Dans L'Express du 17-23 juin, un certain Christian d'Epenoux, qui ne
ménage pas la flagornerie dans l'éloge d'Ahidjo, allant jusqu'à le
qualifier de « géant », avoue pourtant : « L'atroce guerre civile qui a
précédé et suivi l'indépendance (1960) a laissé des traces. »
L'événement a inspiré à tous les journaux sérieux ce genre
d'appréciation et l'on pourrait citer cent phrases comme celle que l'on
vient de lire, prises dans des publications de diverses obédiences.
A n'en pas douter, Main basse sur le Cameroun est né de l'effort quasi
héroïque d'un écrivain pour offrir une information courageuse et
objective au public à propos d'une étape particulièrement douloureuse du
martyre auquel le peuple camerounais est soumis depuis bientôt
vingt-cinq ans, n'en déplaise à Jean-François Bayart et aux mercenaires
de plume de même acabit.
Voici bientôt vingt-cinq ans que les médias français et les porte-plumes
de la bourgeoisie colonialiste s'acharnent à embrouiller l'histoire
récente du Cameroun ou même à la récrire purement et simplement.
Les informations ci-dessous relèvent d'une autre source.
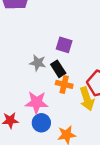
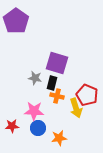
purple square: (64, 45) -> (57, 63), size x1.6
black rectangle: (58, 69) -> (52, 83), turned 48

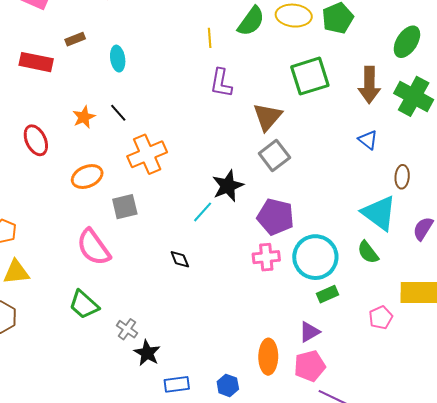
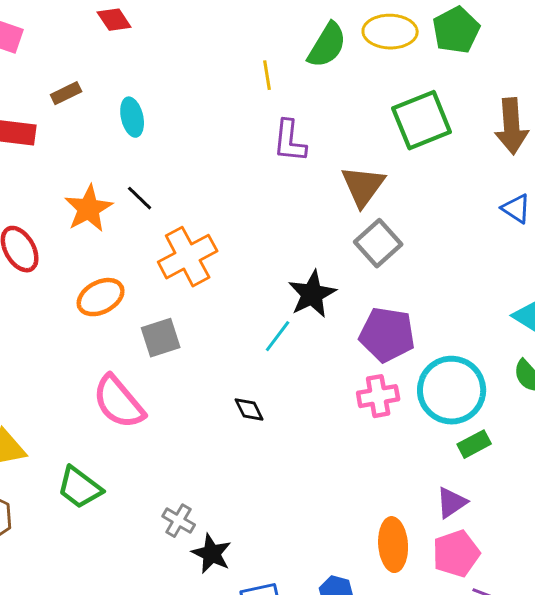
orange star: (84, 117) -> (89, 209), size x1.4
green trapezoid: (84, 305) -> (80, 488), moved

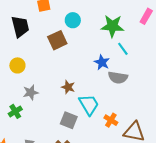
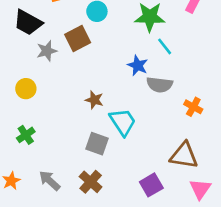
black trapezoid: (20, 27) -> (28, 23), turned 135
yellow circle: (17, 65) -> (26, 89), moved
gray star: (31, 92) -> (47, 51), moved
orange cross: (111, 120) -> (193, 107), moved

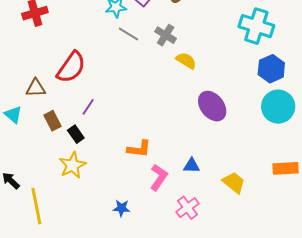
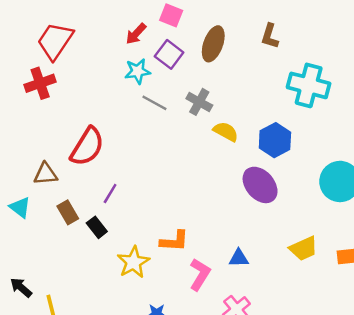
blue hexagon: (271, 69) -> (275, 140), moved
yellow star: (72, 165) -> (133, 262), moved
yellow trapezoid: (234, 183) -> (304, 249), moved, turned 120

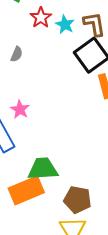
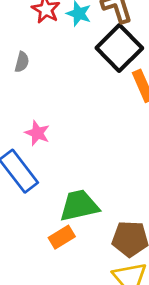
orange rectangle: (26, 190) -> (62, 237), size x0.6

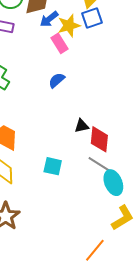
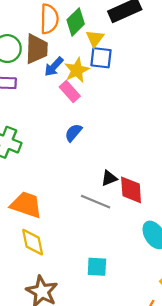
blue square: (92, 18) -> (101, 58), turned 35
gray line: (101, 165) -> (96, 202), moved
cyan square: (53, 166) -> (97, 267), moved

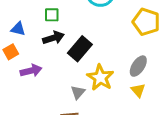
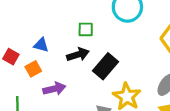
green square: (52, 15) -> (86, 29), moved

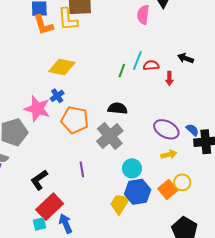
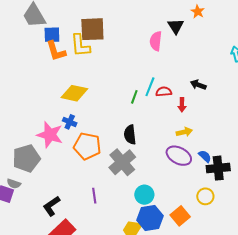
blue cross: (57, 96) -> (70, 122), turned -32
black semicircle: (118, 108) -> (130, 135), turned -102
yellow arrow: (169, 155) -> (184, 132), moved
yellow circle: (182, 182) -> (205, 196), moved

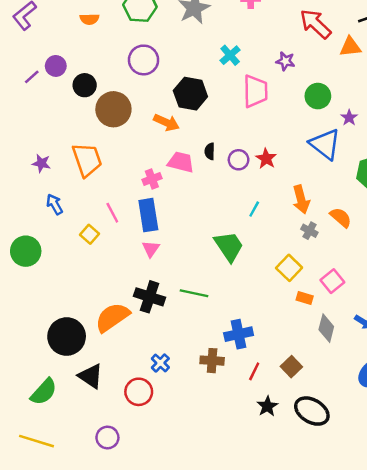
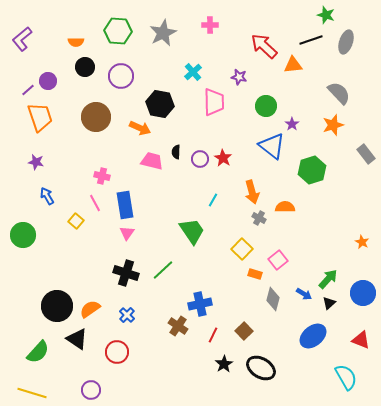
black circle: (85, 85) -> (85, 67), moved
orange trapezoid: (87, 160) -> (40, 117), moved
pink cross: (152, 179) -> (102, 176), moved, turned 35
orange semicircle: (341, 217) -> (285, 207), turned -42
green line: (194, 293) -> (163, 270), turned -55
orange semicircle: (112, 317) -> (90, 309), moved, size x0.7
brown cross: (212, 361) -> (178, 326), turned 30
blue cross: (160, 363) -> (127, 315), moved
Leur
dessein est de caviarder la responsabilité de la France dans
l'instauration du fascisme au Cameroun et dans la mort d'innombrables
Camerounais ainsi que la mainmise de Paris, sous couvert de coopération
et d'assistance technique, sur les leviers de commande politiques et
économiques du pays. Ils souhaiteraient qu'il ne soit jamais dit qu'un
[PAGE 8] véritable corps expéditionnaire français, dépêché par de
Gaulle, prit une part prépondérante dans les atrocités qui émaillèrent
les longues années de répression du mouvement révolutionnaire
camerounais.
Par malheur pour eux, il ne semble pas que jusqu'ici ces efforts aient
été fructueux, car les intellectuels camerounais veillent désormais :
ils ne permettront à personne, individu, organisation ou Etat, de
spolier nos Martyrs de leur sacrifice, ni de transformer les pires
criminels en héros.
Il est trop tard, mon cher monsieur J-F. Bayart, pour abolir Main basse
sur le Cameroun : mon livre a vaincu la persécution des gouvernements;
que redouterait-il de vos vaines et lilliputiennes imprécations ?
Mongo BETI
P.S. Texte écrit avant les développements récents, au terme desquels le
ci-devant dictateur cher à M. Jean-François Bayart vient de s'enfuir du
Cameroun où la population réclame qu'il soit mis en jugement pour ses
crimes. Si le ridicule tuait comme on l'en accuse, M. Jean-François
Bayart n'aurait plus que quelques jours à vivre.